Less than four months after his stirring call to arms in the Jan. 23 State of the Union address, President Carter completed his molting as a born-again hawk by quietly insisting that Congress abandon efforts to save the Navy.
On May 15, the president wrote Chairman John Stennis to urge that his Senate Armed Services Committee remove from the defense authorization bill $6.2 billion in hardware added by the House Armed Services Committee. Specifically, Carter's unpublished letter said no to $3.1 billion in naval and air items, no to taking capital ships out of mothballs, no to stepping up F18 aircraft production, no to extra submarines and frigates and, of course, no to resurrecting the B1 bomber.
Nowhere in the terse letter is there a hint of world crisis set off by the Kremlin's Afghanistan adventure. Instead, the president made clear that the plight of the hard-pressed Navy should never obstruct the chimerical "balanced budget." While one Jimmy Carter speaks loudly to the Soviet Union by boycotting the Olympics, the other Jimmy Carter carries a small stick; it takes no genius in Moscow or NATO capitals to understand which is the real Jimmy Carter.
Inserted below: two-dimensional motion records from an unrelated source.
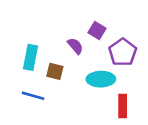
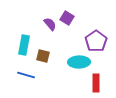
purple square: (97, 31) -> (67, 18), moved
purple semicircle: (75, 46) -> (50, 24), moved

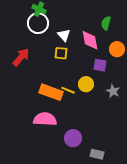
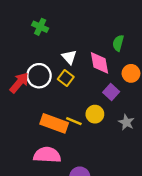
white circle: (38, 23) -> (39, 76), moved
yellow square: (61, 53) -> (66, 78), turned 32
purple square: (100, 65) -> (111, 92), turned 32

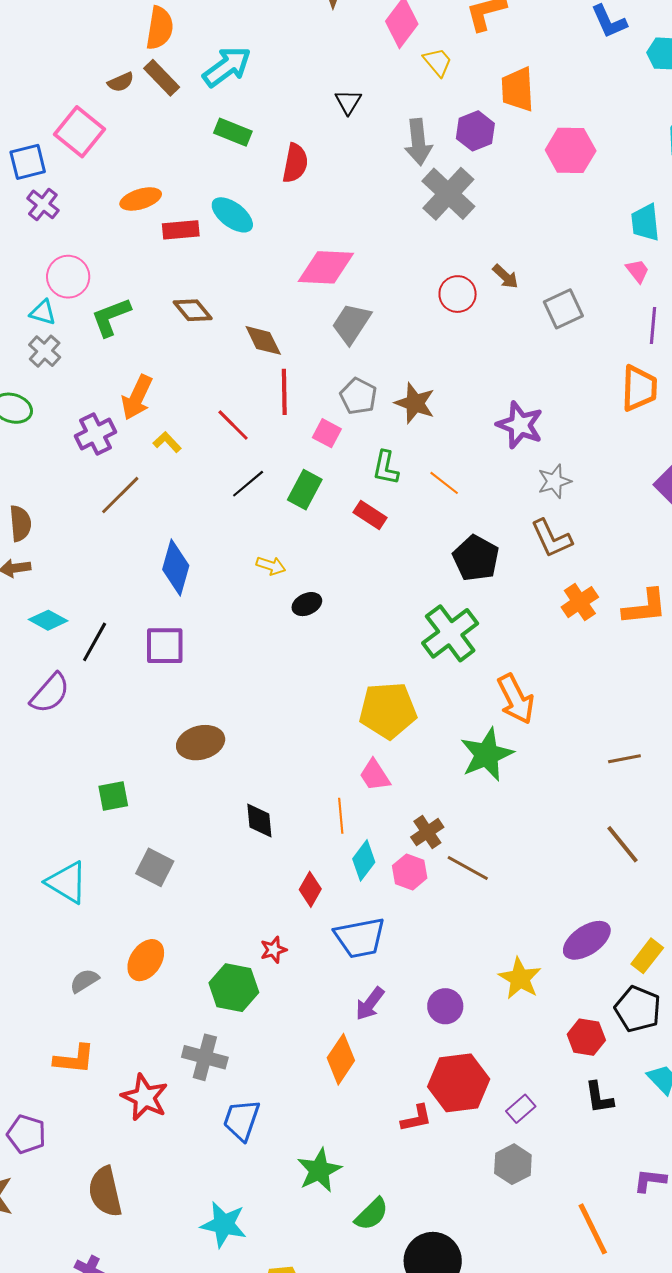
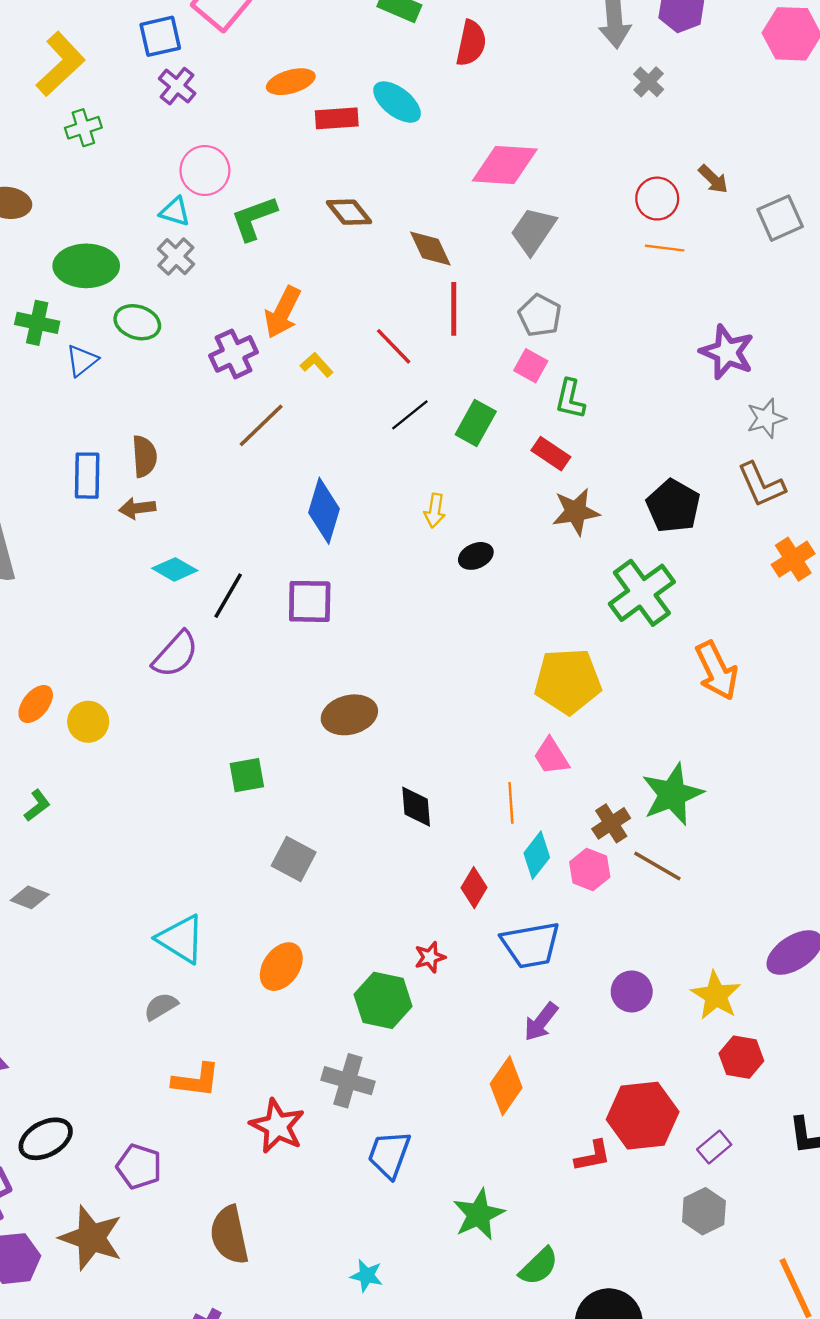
gray cross: (448, 194) -> (649, 82), size x0.5
brown star: (415, 403) -> (576, 512), moved, turned -30
pink square: (327, 433) -> (531, 366), moved
orange line: (444, 483) -> (665, 248), moved, turned -32
yellow arrow: (271, 566) -> (435, 511), turned 80
green star: (487, 755) -> (672, 794), moved
cyan triangle: (67, 882) -> (181, 939), moved
gray semicircle: (84, 981) -> (161, 1006), moved
purple circle: (445, 1006) -> (632, 991), moved
red hexagon: (586, 1037) -> (741, 1057), moved
cyan star: (224, 1225) -> (367, 1276), size x0.6

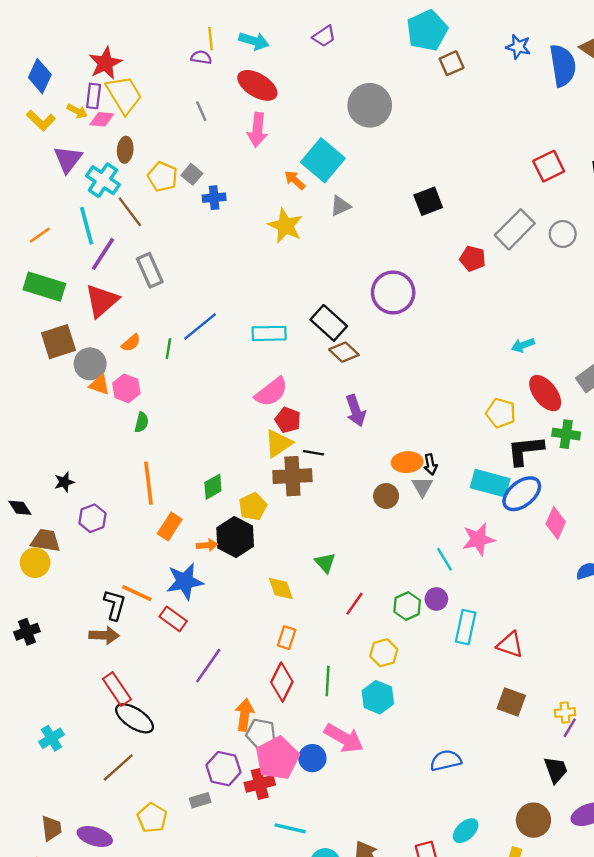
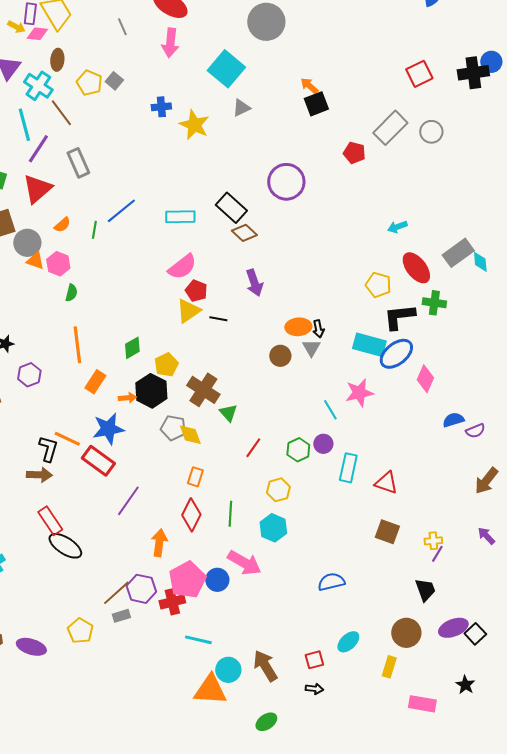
orange arrow: (295, 180) -> (309, 86), moved
blue cross: (214, 198) -> (161, 107), moved
brown cross: (292, 476) -> (203, 390), moved, turned 36
red rectangle: (173, 619) -> (98, 461), size x1.4
gray pentagon: (261, 734) -> (173, 428), moved
brown line: (118, 767) -> (116, 593), moved

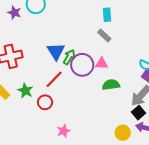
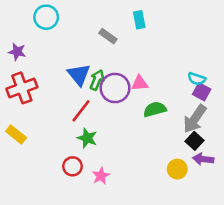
purple star: (14, 13) -> (17, 52), moved
gray rectangle: (104, 35) -> (108, 36), moved
green star: (25, 91) -> (87, 138), moved
red circle: (45, 102) -> (73, 166), moved

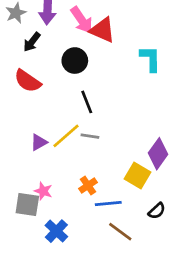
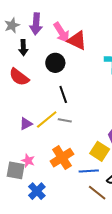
black arrow: (32, 42) -> (23, 48), turned -42
orange cross: (88, 186) -> (62, 158), size x1.6
blue line: (108, 204) -> (89, 171), moved
brown line: (120, 232) -> (97, 193), moved

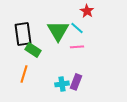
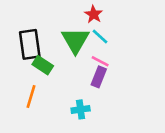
red star: (87, 11) -> (94, 14), moved
pink line: (77, 47) -> (100, 61), turned 32
purple rectangle: (76, 82) -> (99, 77), moved

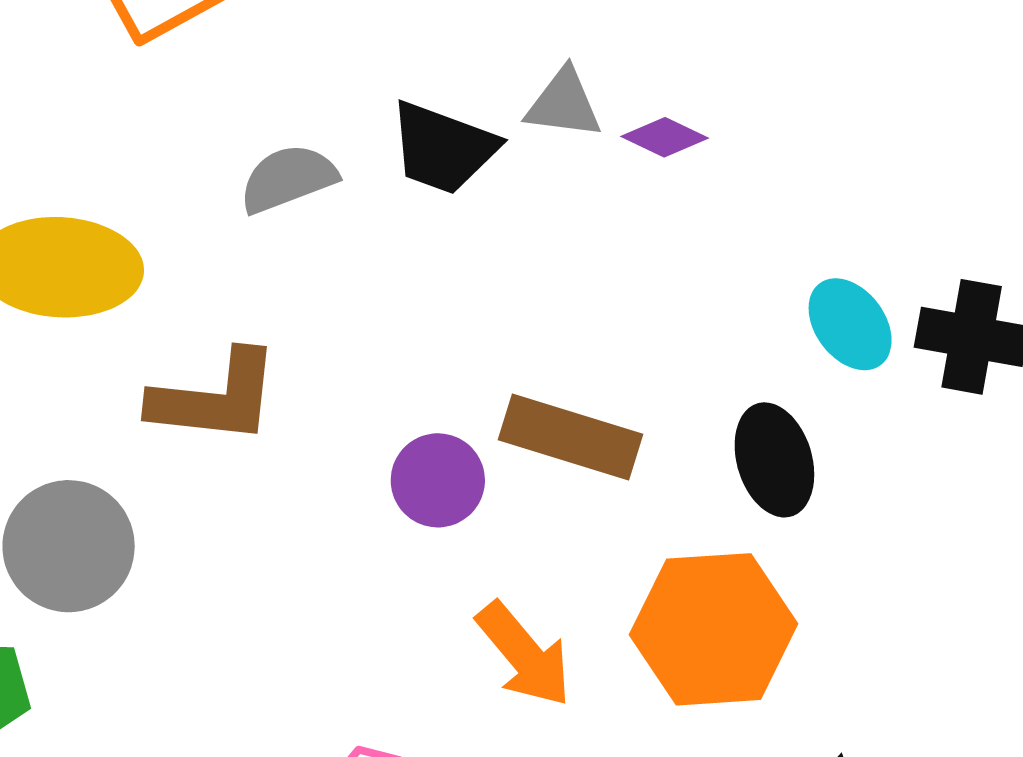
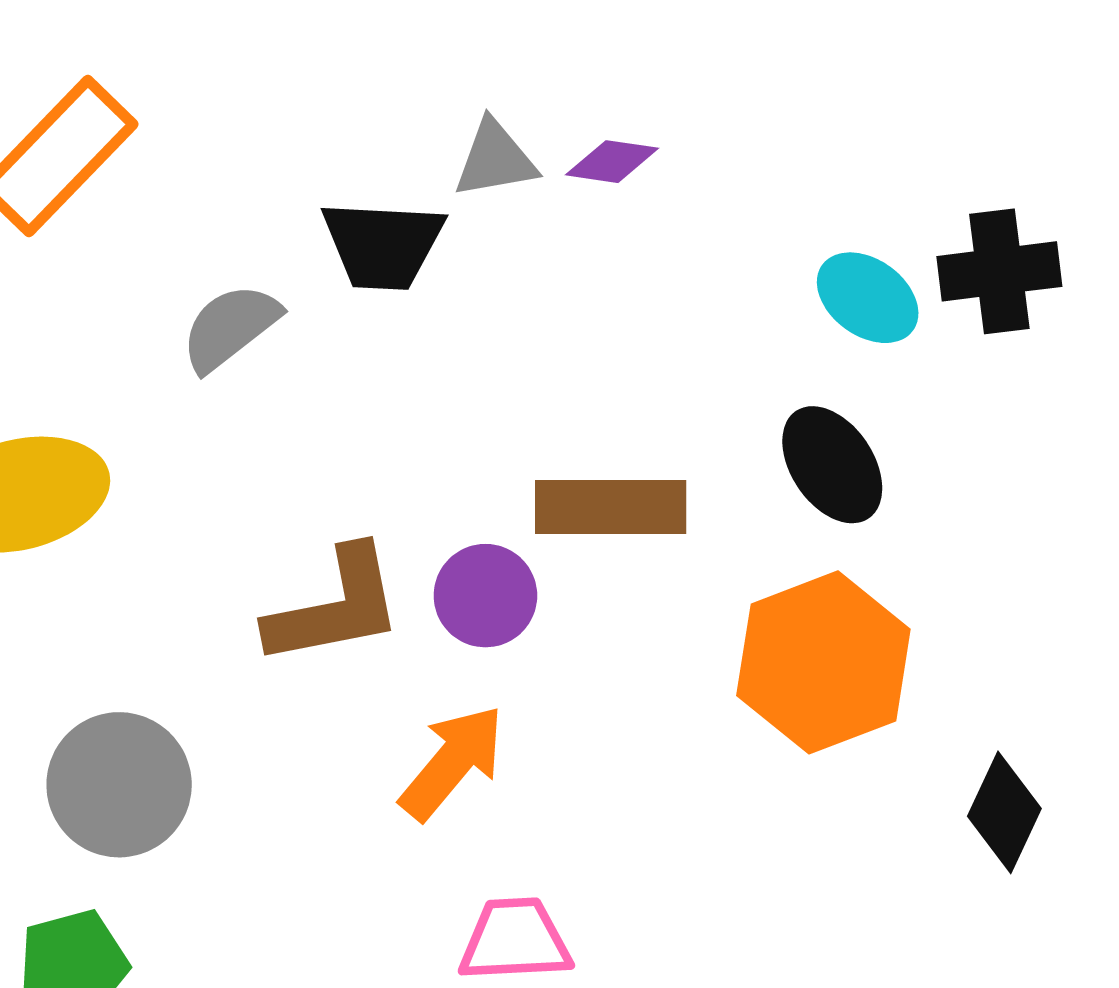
brown L-shape: (215, 398) -> (335, 607), moved
orange arrow: (524, 654) -> (452, 762), moved, turned -83

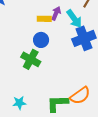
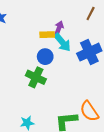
cyan arrow: (74, 19) -> (62, 42), moved
orange semicircle: (80, 96) -> (89, 111), turned 95

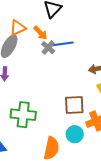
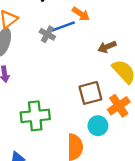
orange arrow: (40, 33) -> (81, 14), moved

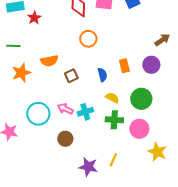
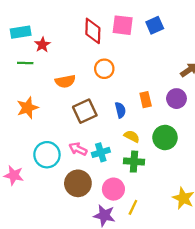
green line: (13, 46) -> (25, 63), moved
orange semicircle: (49, 61) -> (65, 81), moved
brown square: (71, 76) -> (85, 111), size x1.5
pink circle: (139, 129) -> (113, 189), moved
brown circle: (65, 139) -> (78, 183), size x1.5

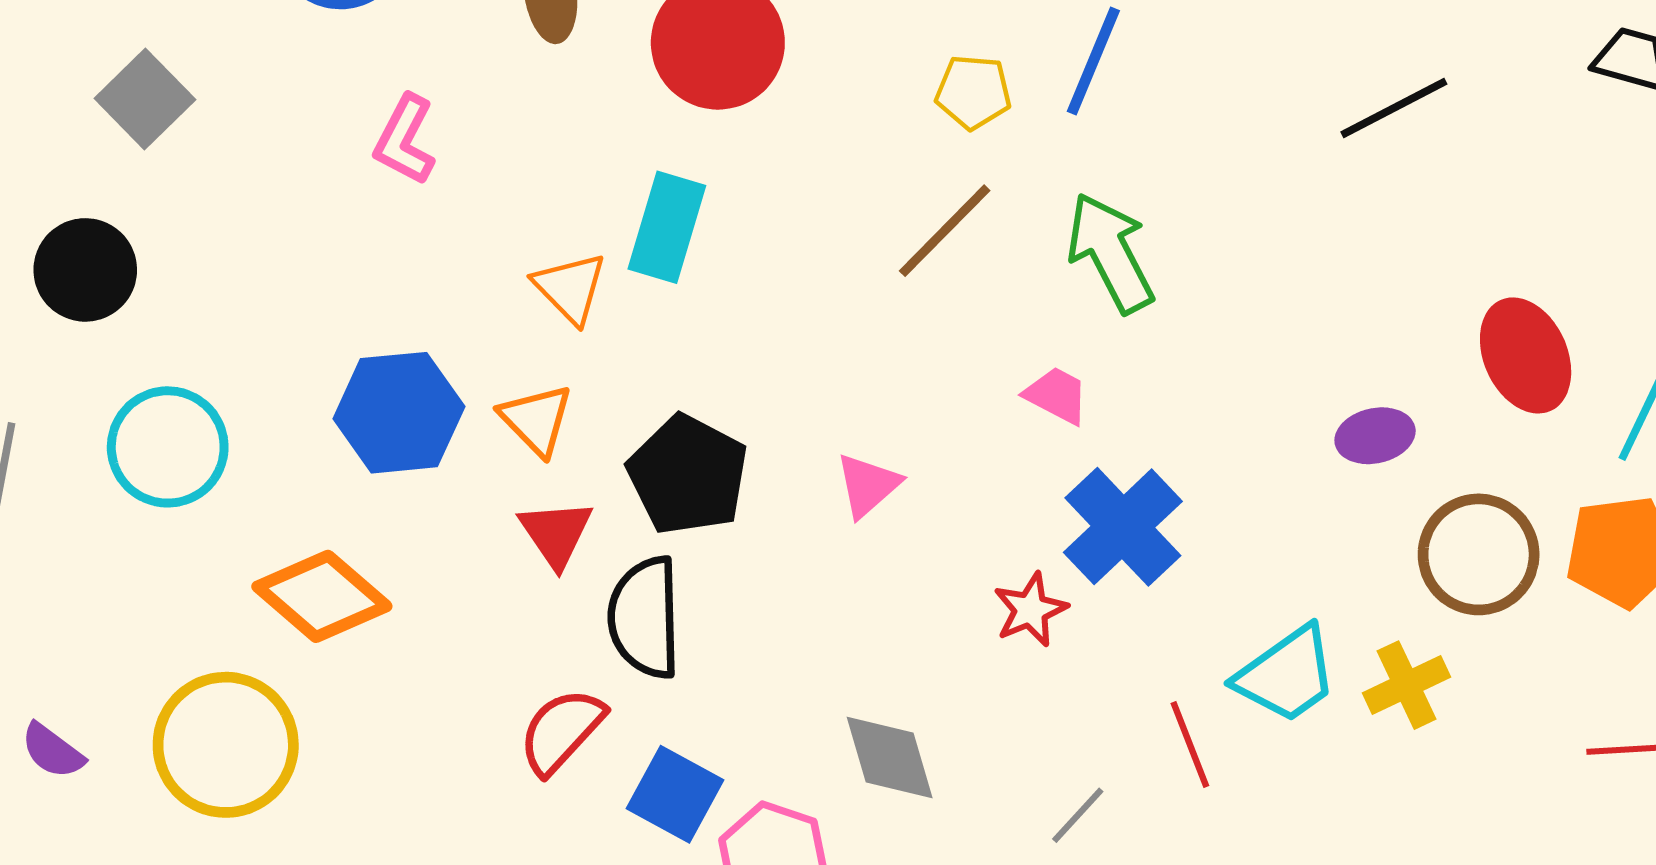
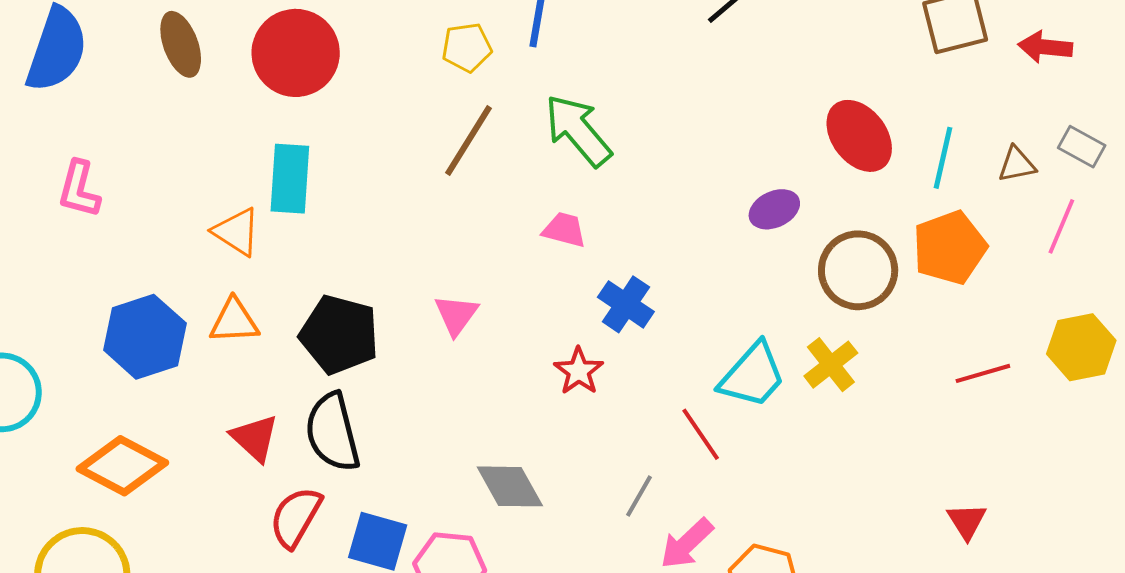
pink L-shape: (405, 140) -> (79, 189), moved
orange triangle: (536, 420) -> (234, 321), turned -36
blue cross: (1123, 527) -> (626, 304), size x0.7
red triangle: (556, 533) -> (255, 438), moved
What is surprising is not the substance but the style. It is unusual enough for a president personally to set out such detailed military hardware desires ("like assigning tennis courts," one sarcastic defense contractor told us). Beyond that, Carter has dropped all deception, making clear it is not Congress that blocks a defense buildup.
The most predictable of Carter's requests is to remove $600 million for development of the proposed B1 bomber as a cruise-missile launcher. The president understandably opposes resurrecting the B1 on the shoulders of the cruise missile, but the modified B52 he proposees is a debatable, even risky alternative. In his letter, Carter urges Congress to wait for "full determination of the timing and specific form of an appropriate B52 follow-on."
That sets the tone for the rest of the letter. Although Carter ignores it, the hard-pressed Navy wants the red-penciled items as a quick fix for its desperate condition following years of inattention. In response, the president is calling for long-lead help in the by-and-by.
Thus, Carter wants to delete $560 million to reactivate two mothballed warships, the aircraft carrier Oriskany and the battleship New Jersey -- both pleaded for by Adm. Thomas B. Hayward, chief of naval operations. With two carrier battle groups on station in the Indian Ocean since the Iranian-Afghan crises began, additional ships are needed quickly.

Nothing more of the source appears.